- [Assigned task]:
Output only the lines of the entries that follow, starting at the one with "想要长期稳定使用 Claude Code，就需要独享" and running down to the one with "عصر النهضة وأوا", both included and unchanged.

Transcribed page contents:
▬▬▬▬▬▬▬▬▬▬
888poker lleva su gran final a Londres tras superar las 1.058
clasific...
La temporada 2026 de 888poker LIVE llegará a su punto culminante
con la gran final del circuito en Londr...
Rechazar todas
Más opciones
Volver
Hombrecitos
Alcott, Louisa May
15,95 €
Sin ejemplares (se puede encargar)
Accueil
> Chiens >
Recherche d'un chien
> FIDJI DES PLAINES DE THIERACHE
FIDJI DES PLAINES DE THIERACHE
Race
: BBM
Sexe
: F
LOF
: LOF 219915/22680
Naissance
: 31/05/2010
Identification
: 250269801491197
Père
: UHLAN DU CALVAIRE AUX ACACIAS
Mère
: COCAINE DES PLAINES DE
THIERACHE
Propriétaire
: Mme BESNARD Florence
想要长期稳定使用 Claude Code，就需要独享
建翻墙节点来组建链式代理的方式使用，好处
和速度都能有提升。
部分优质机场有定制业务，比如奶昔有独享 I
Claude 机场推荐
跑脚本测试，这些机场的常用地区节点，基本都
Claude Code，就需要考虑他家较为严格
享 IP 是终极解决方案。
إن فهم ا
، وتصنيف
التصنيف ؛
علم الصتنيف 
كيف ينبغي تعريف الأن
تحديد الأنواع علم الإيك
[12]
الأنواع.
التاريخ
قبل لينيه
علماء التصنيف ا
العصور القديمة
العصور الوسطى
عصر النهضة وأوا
▬▬▬▬▬▬▬▬▬▬
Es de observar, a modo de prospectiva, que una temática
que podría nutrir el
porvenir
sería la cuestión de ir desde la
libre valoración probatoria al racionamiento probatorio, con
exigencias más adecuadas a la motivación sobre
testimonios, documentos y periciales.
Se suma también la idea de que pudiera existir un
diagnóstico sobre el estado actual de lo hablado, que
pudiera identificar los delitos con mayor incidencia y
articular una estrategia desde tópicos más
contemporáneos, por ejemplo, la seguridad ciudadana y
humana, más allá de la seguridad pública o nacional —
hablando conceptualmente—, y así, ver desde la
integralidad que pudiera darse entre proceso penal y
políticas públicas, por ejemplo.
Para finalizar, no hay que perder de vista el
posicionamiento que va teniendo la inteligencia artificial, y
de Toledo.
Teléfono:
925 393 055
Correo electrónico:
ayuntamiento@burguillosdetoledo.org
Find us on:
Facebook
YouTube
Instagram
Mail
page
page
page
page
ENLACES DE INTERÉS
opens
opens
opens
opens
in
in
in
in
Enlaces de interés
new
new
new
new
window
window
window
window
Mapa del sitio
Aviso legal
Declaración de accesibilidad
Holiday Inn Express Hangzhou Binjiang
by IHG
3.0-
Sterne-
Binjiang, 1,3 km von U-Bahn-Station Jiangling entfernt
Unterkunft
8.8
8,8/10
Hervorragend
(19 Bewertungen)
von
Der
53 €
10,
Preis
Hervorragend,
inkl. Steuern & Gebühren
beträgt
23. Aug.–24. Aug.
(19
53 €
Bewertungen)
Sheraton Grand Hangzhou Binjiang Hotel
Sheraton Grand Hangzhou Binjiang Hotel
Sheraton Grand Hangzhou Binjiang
▬▬▬▬▬▬▬▬▬▬
- [Output of the exercise]:
想要长期稳定使用 Claude Code，就需要独享
建翻墙节点来组建链式代理的方式使用，好处
和速度都能有提升。
部分优质机场有定制业务，比如奶昔有独享 I
Claude 机场推荐
跑脚本测试，这些机场的常用地区节点，基本都
Claude Code，就需要考虑他家较为严格
享 IP 是终极解决方案。
إن فهم ا
، وتصنيف
التصنيف ؛
علم الصتنيف 
كيف ينبغي تعريف الأن
تحديد الأنواع علم الإيك
[12]
الأنواع.
التاريخ
قبل لينيه
علماء التصنيف ا
العصور القديمة
العصور الوسطى
عصر النهضة وأوا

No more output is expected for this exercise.